Central govt-run college offers CUET coaching, has a rethink
A central government-run college has advertised a crash course for the Common University Entrance Test at Rs 12,000 a student, but suggested it might “review the decision” after academics slammed the move as “open commercialisation” and promotion of coaching.
Ramanujan College in Delhi, funded fully by the University Grants Commission, had released a poster saying the crash course, meant only for the commerce stream, would be provided in collaboration with the tax and corporate law agency Taxman. The online programme will be available from 4pm to 8pm every day from June 1 to June 30.
The CUET — the sole avenue for undergraduate admission to central universities from this year — is to be held over the first two weeks of July.
Academics have already expressed fear that the MCQ-based test would prompt students to focus on coaching and rote learning rather than classroom education, and thus favour the rich over the poor.
N. Sukumar, a political science professor with Delhi University, described Ramanujan College’s move as “open commercialisation of education”.
“This is against the ethos of education, which is supposed to be available to all. In a way, this is discrimination against those who have no money (to sign up for coaching),” Sukumar said.
The Telegraph had reported last month that many private schools were collaborating with coaching centres to prepare their students for the CUET at the cost of classroom teaching – a trend sometimes witnessed earlier in connection with entrance tests for professional courses.
Sukumar said State-funded educational institutions cannot stoop to the level of competing with private coaching centres.
He said the government’s National Education Policy asserts that the “coaching culture” is harming school education by “replacing valuable time for true learning with excessive exam coaching and preparation”.
“And yet, the government’s own institution (Ramanujan College) is offering coaching,” Sukumar said.
Abha Dev Habib, a teacher at Miranda House College, said the UGC’s failure to provide enough funds and its constant pressure on colleges to raise their revenues was forcing institutions to start such courses.
“But by this action, the college is being reduced to a coaching institute. It’s doing so to meet its running expenses,” Habib said.
The IITs, which conduct the JEE Advanced for admission to their BTech courses, have since 2017 been offering the IIT-Professor Assisted Learning (IIT-PAL) to prepare students for the entrance exam. The move has not attracted criticism because the programme is free.
S.P. Aggarwal, principal of Ramanujan College, said the idea behind the proposed crash course was to help students.
“Our fee is one-fourth the market fee,” he said. “However, there’s a lot of protest already. We may review this decision.”
Aggarwal said the IITs have enough money, so they can offer free assistance. “The UGC is not giving us (enough) funds,” he said.

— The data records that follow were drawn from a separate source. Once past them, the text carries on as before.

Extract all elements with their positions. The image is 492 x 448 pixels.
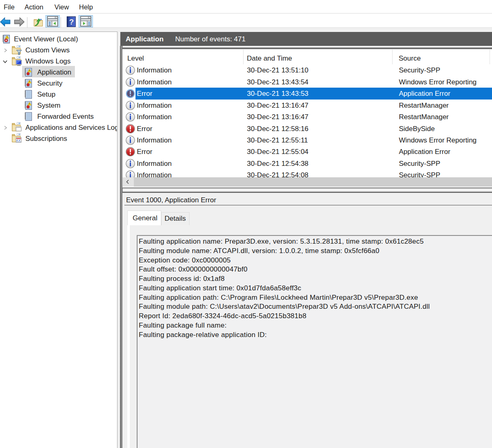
svg-text:?: ? [69,18,74,26]
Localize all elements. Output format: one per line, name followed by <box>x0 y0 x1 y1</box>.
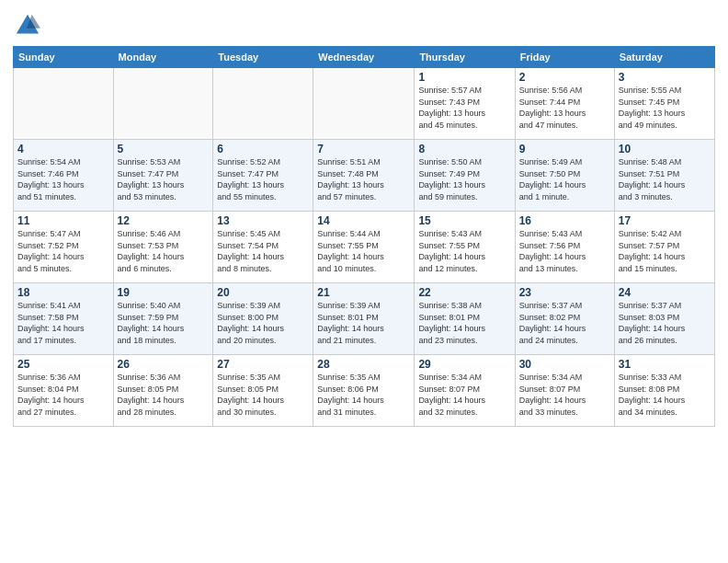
day-number: 11 <box>17 214 109 227</box>
day-number: 4 <box>17 143 109 155</box>
calendar-cell: 17Sunrise: 5:42 AM Sunset: 7:57 PM Dayli… <box>614 212 714 283</box>
day-number: 5 <box>118 143 210 155</box>
calendar-cell: 23Sunrise: 5:37 AM Sunset: 8:02 PM Dayli… <box>515 283 614 355</box>
page-header <box>13 9 715 39</box>
day-number: 21 <box>317 286 410 299</box>
calendar-cell: 14Sunrise: 5:44 AM Sunset: 7:55 PM Dayli… <box>313 212 415 283</box>
day-info: Sunrise: 5:55 AM Sunset: 7:45 PM Dayligh… <box>619 85 711 131</box>
week-row-5: 25Sunrise: 5:36 AM Sunset: 8:04 PM Dayli… <box>14 355 715 427</box>
day-number: 14 <box>317 214 410 227</box>
week-row-1: 1Sunrise: 5:57 AM Sunset: 7:43 PM Daylig… <box>14 68 715 140</box>
day-number: 6 <box>217 143 309 155</box>
day-number: 31 <box>619 358 711 371</box>
day-info: Sunrise: 5:48 AM Sunset: 7:51 PM Dayligh… <box>619 156 711 202</box>
weekday-header-row: SundayMondayTuesdayWednesdayThursdayFrid… <box>14 47 715 68</box>
calendar-cell <box>213 68 313 140</box>
day-number: 12 <box>118 214 210 227</box>
day-info: Sunrise: 5:35 AM Sunset: 8:05 PM Dayligh… <box>217 372 309 418</box>
calendar-cell: 15Sunrise: 5:43 AM Sunset: 7:55 PM Dayli… <box>415 212 515 283</box>
day-info: Sunrise: 5:38 AM Sunset: 8:01 PM Dayligh… <box>418 300 510 346</box>
calendar-cell: 26Sunrise: 5:36 AM Sunset: 8:05 PM Dayli… <box>113 355 213 427</box>
day-number: 8 <box>418 143 510 155</box>
day-number: 9 <box>519 143 610 155</box>
day-number: 29 <box>418 358 510 371</box>
day-info: Sunrise: 5:56 AM Sunset: 7:44 PM Dayligh… <box>519 85 610 131</box>
logo-icon <box>15 13 40 39</box>
weekday-header-wednesday: Wednesday <box>313 47 415 68</box>
day-info: Sunrise: 5:54 AM Sunset: 7:46 PM Dayligh… <box>17 156 109 202</box>
day-info: Sunrise: 5:35 AM Sunset: 8:06 PM Dayligh… <box>317 372 410 418</box>
calendar-cell: 24Sunrise: 5:37 AM Sunset: 8:03 PM Dayli… <box>614 283 714 355</box>
calendar-table: SundayMondayTuesdayWednesdayThursdayFrid… <box>13 46 715 427</box>
day-info: Sunrise: 5:52 AM Sunset: 7:47 PM Dayligh… <box>217 156 309 202</box>
calendar-cell: 19Sunrise: 5:40 AM Sunset: 7:59 PM Dayli… <box>113 283 213 355</box>
calendar-cell: 12Sunrise: 5:46 AM Sunset: 7:53 PM Dayli… <box>113 212 213 283</box>
calendar-cell <box>313 68 415 140</box>
day-number: 26 <box>118 358 210 371</box>
calendar-cell: 27Sunrise: 5:35 AM Sunset: 8:05 PM Dayli… <box>213 355 313 427</box>
week-row-4: 18Sunrise: 5:41 AM Sunset: 7:58 PM Dayli… <box>14 283 715 355</box>
day-info: Sunrise: 5:39 AM Sunset: 8:00 PM Dayligh… <box>217 300 309 346</box>
day-info: Sunrise: 5:49 AM Sunset: 7:50 PM Dayligh… <box>519 156 610 202</box>
calendar-cell: 13Sunrise: 5:45 AM Sunset: 7:54 PM Dayli… <box>213 212 313 283</box>
weekday-header-thursday: Thursday <box>415 47 515 68</box>
calendar-cell: 6Sunrise: 5:52 AM Sunset: 7:47 PM Daylig… <box>213 140 313 212</box>
week-row-3: 11Sunrise: 5:47 AM Sunset: 7:52 PM Dayli… <box>14 212 715 283</box>
day-info: Sunrise: 5:43 AM Sunset: 7:55 PM Dayligh… <box>418 228 510 274</box>
day-info: Sunrise: 5:47 AM Sunset: 7:52 PM Dayligh… <box>17 228 109 274</box>
calendar-cell: 3Sunrise: 5:55 AM Sunset: 7:45 PM Daylig… <box>614 68 714 140</box>
day-info: Sunrise: 5:34 AM Sunset: 8:07 PM Dayligh… <box>519 372 610 418</box>
day-info: Sunrise: 5:53 AM Sunset: 7:47 PM Dayligh… <box>118 156 210 202</box>
weekday-header-sunday: Sunday <box>14 47 114 68</box>
day-number: 18 <box>17 286 109 299</box>
calendar-cell: 25Sunrise: 5:36 AM Sunset: 8:04 PM Dayli… <box>14 355 114 427</box>
day-number: 1 <box>418 71 510 84</box>
day-info: Sunrise: 5:36 AM Sunset: 8:04 PM Dayligh… <box>17 372 109 418</box>
day-number: 16 <box>519 214 610 227</box>
day-info: Sunrise: 5:37 AM Sunset: 8:02 PM Dayligh… <box>519 300 610 346</box>
day-number: 13 <box>217 214 309 227</box>
day-info: Sunrise: 5:34 AM Sunset: 8:07 PM Dayligh… <box>418 372 510 418</box>
day-number: 23 <box>519 286 610 299</box>
weekday-header-saturday: Saturday <box>614 47 714 68</box>
day-info: Sunrise: 5:42 AM Sunset: 7:57 PM Dayligh… <box>619 228 711 274</box>
weekday-header-friday: Friday <box>515 47 614 68</box>
day-info: Sunrise: 5:43 AM Sunset: 7:56 PM Dayligh… <box>519 228 610 274</box>
calendar-cell <box>113 68 213 140</box>
calendar-cell: 29Sunrise: 5:34 AM Sunset: 8:07 PM Dayli… <box>415 355 515 427</box>
calendar-cell <box>14 68 114 140</box>
day-number: 24 <box>619 286 711 299</box>
day-info: Sunrise: 5:37 AM Sunset: 8:03 PM Dayligh… <box>619 300 711 346</box>
day-number: 27 <box>217 358 309 371</box>
day-info: Sunrise: 5:45 AM Sunset: 7:54 PM Dayligh… <box>217 228 309 274</box>
calendar-cell: 7Sunrise: 5:51 AM Sunset: 7:48 PM Daylig… <box>313 140 415 212</box>
calendar-cell: 21Sunrise: 5:39 AM Sunset: 8:01 PM Dayli… <box>313 283 415 355</box>
day-info: Sunrise: 5:33 AM Sunset: 8:08 PM Dayligh… <box>619 372 711 418</box>
page-container: SundayMondayTuesdayWednesdayThursdayFrid… <box>0 0 728 436</box>
day-number: 28 <box>317 358 410 371</box>
calendar-cell: 31Sunrise: 5:33 AM Sunset: 8:08 PM Dayli… <box>614 355 714 427</box>
day-number: 7 <box>317 143 410 155</box>
calendar-cell: 18Sunrise: 5:41 AM Sunset: 7:58 PM Dayli… <box>14 283 114 355</box>
day-number: 20 <box>217 286 309 299</box>
day-number: 25 <box>17 358 109 371</box>
calendar-cell: 5Sunrise: 5:53 AM Sunset: 7:47 PM Daylig… <box>113 140 213 212</box>
calendar-cell: 20Sunrise: 5:39 AM Sunset: 8:00 PM Dayli… <box>213 283 313 355</box>
day-number: 22 <box>418 286 510 299</box>
day-number: 19 <box>118 286 210 299</box>
day-number: 2 <box>519 71 610 84</box>
week-row-2: 4Sunrise: 5:54 AM Sunset: 7:46 PM Daylig… <box>14 140 715 212</box>
calendar-cell: 1Sunrise: 5:57 AM Sunset: 7:43 PM Daylig… <box>415 68 515 140</box>
day-number: 17 <box>619 214 711 227</box>
logo <box>13 13 40 39</box>
calendar-cell: 8Sunrise: 5:50 AM Sunset: 7:49 PM Daylig… <box>415 140 515 212</box>
day-number: 10 <box>619 143 711 155</box>
calendar-cell: 28Sunrise: 5:35 AM Sunset: 8:06 PM Dayli… <box>313 355 415 427</box>
day-info: Sunrise: 5:40 AM Sunset: 7:59 PM Dayligh… <box>118 300 210 346</box>
day-number: 3 <box>619 71 711 84</box>
day-info: Sunrise: 5:50 AM Sunset: 7:49 PM Dayligh… <box>418 156 510 202</box>
day-info: Sunrise: 5:41 AM Sunset: 7:58 PM Dayligh… <box>17 300 109 346</box>
calendar-cell: 2Sunrise: 5:56 AM Sunset: 7:44 PM Daylig… <box>515 68 614 140</box>
day-info: Sunrise: 5:57 AM Sunset: 7:43 PM Dayligh… <box>418 85 510 131</box>
day-number: 30 <box>519 358 610 371</box>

The college website says the central government opened the institution in 1958, and that it is funded 100 per cent by the UGC.
According to the college poster, those providing the crash course will include eminent professionals and teachers from reputable colleges and schools. Teaching and tests will be provided on subjects such as English, mathematics, accountancy, business studies and economics.
Over five lakh students countrywide have so far registered for the CUET.